Coverdells have a cap of $2,000 per beneficiary per year from all sources (which has been discussed in Congress to be reduced back down to $500, but so far stays at $2,000) of contributions and they have an income phaseout for incomes between $190,000 and $220,000 (joint filers) or $95,000 and $110,000 (single). This means your ability to contribute decreases within that range and phases out completely (meaning you cannot contribute) after you hit the high number in the range. 529 Plans set their own limits, but many have a maximum of over $300,000 per beneficiary without any income restrictions. Coverdells often offer lower account fees and broader investment options; however, with the lower contribution level, if your intended savings amount is higher than the limit, then you will have to find an alternative means to save. There is nothing wrong with multiple solutions (as I mention later), but I wanted to be sure to call that out if managing multiple accounts is not appealing.

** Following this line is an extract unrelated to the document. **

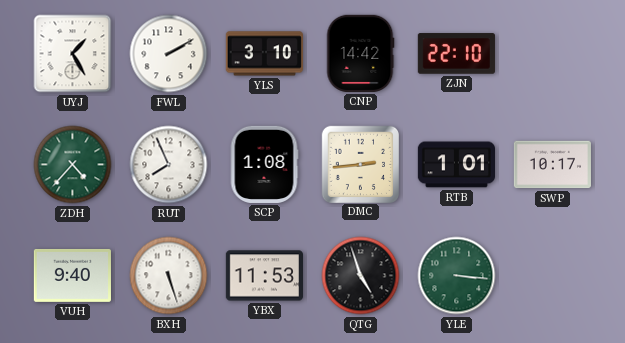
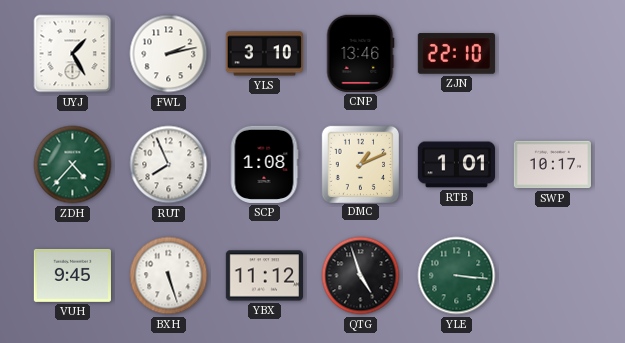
FWL: 2:10 -> 2:13
CNP: 14:42 -> 13:46
DMC: 2:44 -> 1:11
VUH: 9:40 -> 9:45
YBX: 11:53 -> 11:12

Another difference is the time restriction of the Coverdell versus the 529. Coverdell funds must be used before a beneficiary reaches age 30, and contributions halt at age 18. Of course, you can transfer the account to a different beneficiary within the family if you do not expect the funds to be used by the first beneficiary. 529 Plans do not carry these restrictions unless the specific plan states a limit.

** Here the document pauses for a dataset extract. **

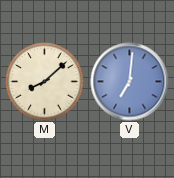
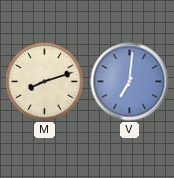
M: 8:08 -> 8:12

Keep in mind that you do not have to take advantage of any of the college savings vehicles to pay for college -- or use them exclusively. Many people choose to invest in a regular brokerage account, paying capital gains on the sale of assets when it is time to pay for college. This route opens up the potential use of the funds (rather than limiting it to education and the rules of the education accounts) and gives ultimate flexibility in investment choices. What I find for my clients is often a mix of education savings vehicles (either Coverdell or 529Plans depending on the contribution amount they expect to make) and regular investment accounts are the right solution.
One final note: Make sure you are saving for your retirement to the degree that you need to to reach your savings goal. Often times, I see parents putting aside for their children's education without contributing or minimally contributing to their retirement accounts. While you may feel you'd rather give to your child, too often I see children who end up feeling the financial strain later when they have to support their parents in retirement right when they are embarking on their own future.